Details of the proposal emerged on Saturday 27 May when the UK government published its response to a formal request from Scottish ministers under the internal markets act. The UK government said its response was issued “in good faith” and allows Scotland an exemption from the UK internal market rules so that a deposit return scheme can be launched north of the border a year earlier than the rest of the UK.
The UK government noted that there were concerns among businesses and others about problems caused by different types of different DRS operating in the UK.
The UK statement said: “The UK Government has also noted the powerful representations made by a broad range of businesses across the UK that interoperability of schemes is critical to avoiding unnecessary barriers to trade. These significant public interest considerations have been taken into account alongside the UK Government and Scottish Government’s shared objectives to reduce and manage waste.”
Reacting to the UK proposal and speaking in an interview on the BBC, Humza Yousaf, Scotland’s First Minister declared that the proposal would mean 600 million bottles will be left on the streets, beaches and parks in Scotland.
If we don’t include glass that’s 600 million bottles that won’t be removed from our streets, our beaches and our parks (source: BBC)
Mr Yousaf said of the UK government: “They’re trying to undermine devolution time and time again, we’ve seen it multiple times… We’re now seeing it by their refusal to grant an exemption to the general markets act unless we do what they want us to do despite the Scottish Parliament passing those regulations. Not only is it bad in terms of devolution and self-government, it’s really poor for the environment – if we don’t include glass that’s 600 million bottles that won’t be removed from our streets, our beaches and our parks.”
The call to exclude glass is widely seen as putting the Scottish scheme in further jeopardy with an increasing likelihood that it might be delayed until the introduction of the DRS in the rest of the UK. The scheme for the UK excluding Scotland is currently due to be implemented in 2025 with the UK government currently looking to the setting up of a Deposit Management Organisation.
In its response confirming that Scotland could have an exclusion from the internal markets act on a temporary basis, the UK government said the following would be needed:
- The temporary exclusion will cover PET plastic, aluminium, and steel cans only.

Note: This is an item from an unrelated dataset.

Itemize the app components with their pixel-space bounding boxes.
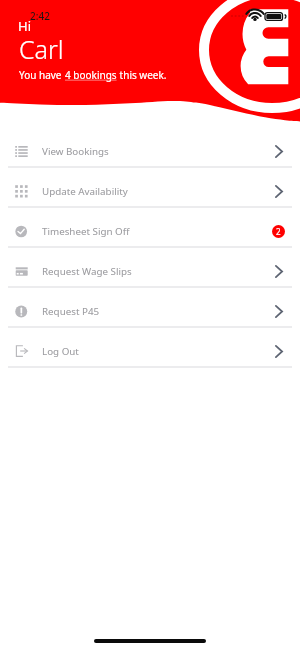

- A condition of this exclusion is that a maximum cap on deposit levels will have to be agreed with the rest of the UK before the Scottish scheme launches to ensure maximum interoperability and ease of use for consumers.
- Containers in scope are consistent across all schemes, with materials covering PET plastic, aluminium, and steel cans only;
- Processes are in place for collections and refunds of scheme items sold and returned in any part of the UK, with scheme administrators reconciling to ensure fair distribution of payments;
- Processes are in place to minimise the registration and reporting burden for producers, including only one administration fee required per participating company, and producers not required to join multiple schemes separately; and
- One marking (e.g. barcode) for use throughout all parts of the UK, and a single common UK logo, recognisable across all systems.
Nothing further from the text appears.